Microsystems & Nanoengineering
|November 27, 2025
Summary
Bio-integrated systems using microelectrode arrays (MEAs) and in vitro neural networks show promise for motion control. Artificial intelligence enhances real-time control, with algorithm choice depending on task complexity.
Area of Science:
- Neuroscience
- Biomedical Engineering
- Artificial Intelligence
Background:
- Microelectrode arrays (MEAs) with in vitro neural networks are crucial for bio-integrated systems.

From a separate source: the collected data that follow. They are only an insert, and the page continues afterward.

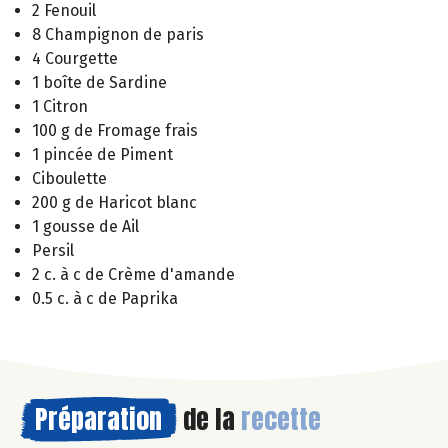
2 Fenouil
8 Champignon de paris
4 Courgette
1 boîte de Sardine
1 Citron
100 g de Fromage frais
1 pincée de Piment
Ciboulette
200 g de Haricot blanc
1 gousse de Ail
Persil
2 c. à c de Crème d'amande
0.5 c. à c de Paprika
Préparation
de la
recette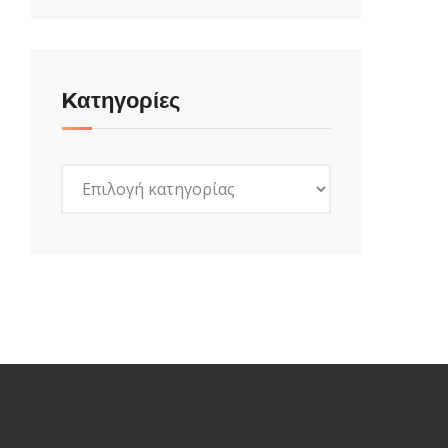
Kατηγορίες
Kατηγορίες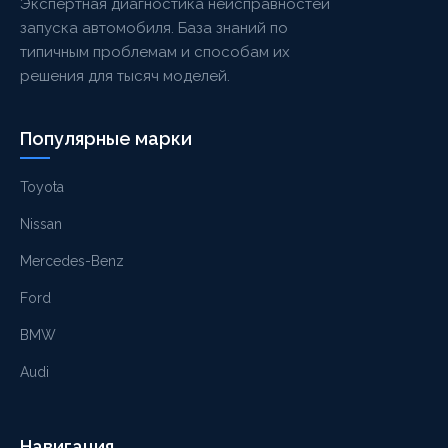
Экспертная диагностика неисправностей
запуска автомобиля. База знаний по
типичным проблемам и способам их
решения для тысяч моделей.
Популярные марки
Toyota
Nissan
Mercedes-Benz
Ford
BMW
Audi
Навигация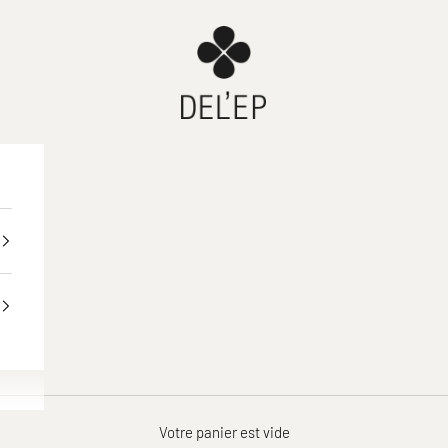
DEL'EP
Votre panier est vide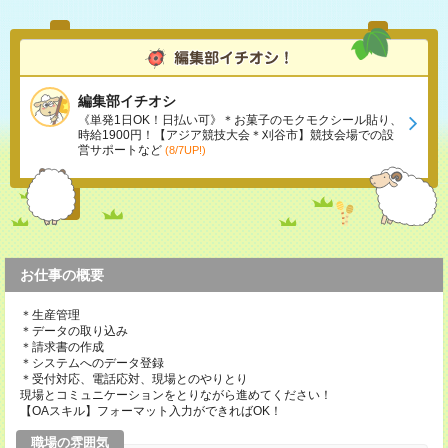
編集部イチオシ
《単発1日OK！日払い可》＊お菓子のモクモクシール貼り、
時給1900円！【アジア競技大会＊刈谷市】競技会場での設
営サポートなど
(8/7UP!)
お仕事の概要
＊生産管理
＊データの取り込み
＊請求書の作成
＊システムへのデータ登録
＊受付対応、電話応対、現場とのやりとり
現場とコミュニケーションをとりながら進めてください！
【OAスキル】フォーマット入力ができればOK！
職場の雰囲気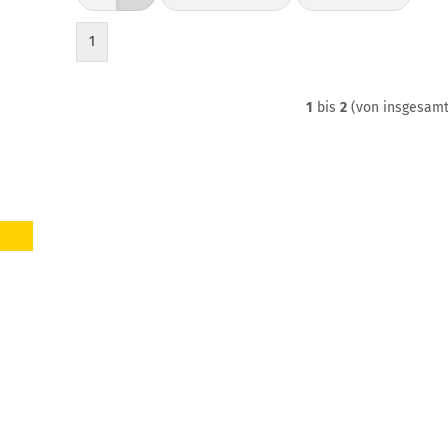
1
1
bis
2
(von insgesam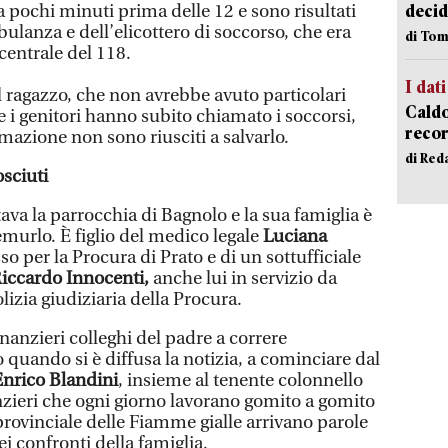
 pochi minuti prima delle 12 e sono risultati
decid
bulanza e dell’elicottero di soccorso, che era
di Tom
 centrale del 118.
I dati
l ragazzo, che non avrebbe avuto particolari
Caldo
 e i genitori hanno subito chiamato i soccorsi,
recor
nimazione non sono riusciti a salvarlo.
di Red
osciuti
va la parrocchia di Bagnolo e la sua famiglia è
urlo. È figlio del medico legale
Luciana
so per la Procura di Prato e di un sottufficiale
iccardo Innocenti,
anche lui in servizio da
izia giudiziaria della Procura.
 finanzieri colleghi del padre a correre
 quando si è diffusa la notizia, a cominciare dal
Enrico Blandini
, insieme al tenente colonnello
nzieri che ogni giorno lavorano gomito a gomito
ovinciale delle Fiamme gialle arrivano parole
ei confronti della famiglia.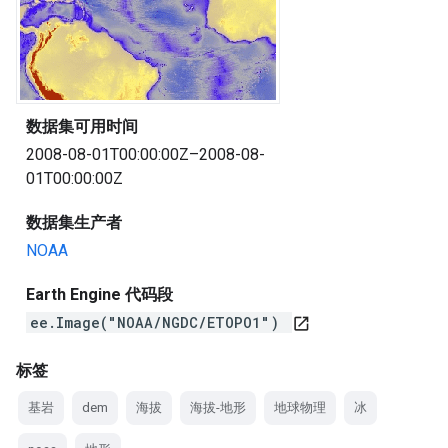
数据集可用时间
2008-08-01T00:00:00Z–2008-08-
01T00:00:00Z
数据集生产者
NOAA
Earth Engine 代码段
ee.Image("NOAA/NGDC/ETOPO1")
open_in_new
标签
基岩
dem
海拔
海拔-地形
地球物理
冰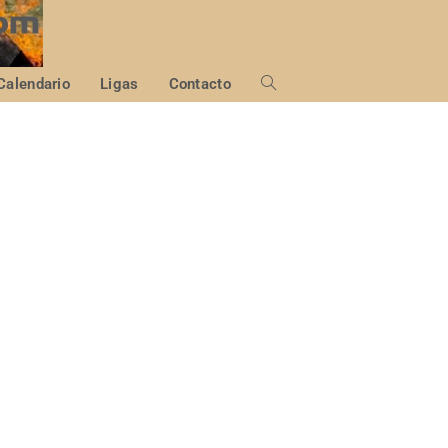
Calendario
Ligas
Contacto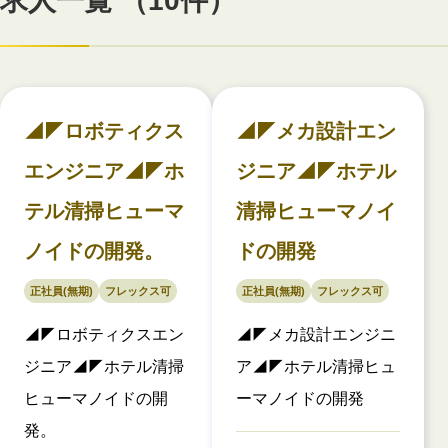
求人一覧 （10件）
◢◤ロボティクス
◢◤メカ設計エン
エンジニア◢◤ホ
ジニア◢◤ホテル
テル清掃ヒューマ
清掃ヒューマノイ
ノイドの開発。
ドの開発
正社員(無期)
フレックス可
正社員(無期)
フレックス可
◢◤ロボティクスエン
◢◤メカ設計エンジニ
ジニア◢◤ホテル清掃
ア◢◤ホテル清掃ヒュ
ヒューマノイドの開
ーマノイドの開発
発。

- These systems exhibit inherent plasticity and learning behaviors, making them suitable for advanced applications.
Purpose of the Study:
- To review recent advances in motion control using MEA-based bio-integrated systems.
- To focus on encoding-decoding techniques and compare classical and AI-driven approaches.
Main Methods:
- Examination of classical decoding algorithms (e.g., firing-rate mapping).
- Evaluation of artificial intelligence (AI) methods for enhanced motion control accuracy and adaptability.
- Comparative analysis of algorithm complexity versus task requirements.
Main Results:
- AI methods significantly improve real-time, closed-loop motion control.
- Simpler algorithms are effective for basic tasks, while complex models excel in dynamic environments.
- Bio-integrated systems offer flexibility and low energy consumption.
Conclusions:
- MEA-based bio-integrated systems are promising for diverse motion control applications.
- Algorithm selection is critical for optimizing performance based on task complexity.
- Future research can drive cross-disciplinary advancements in neuroscience and AI.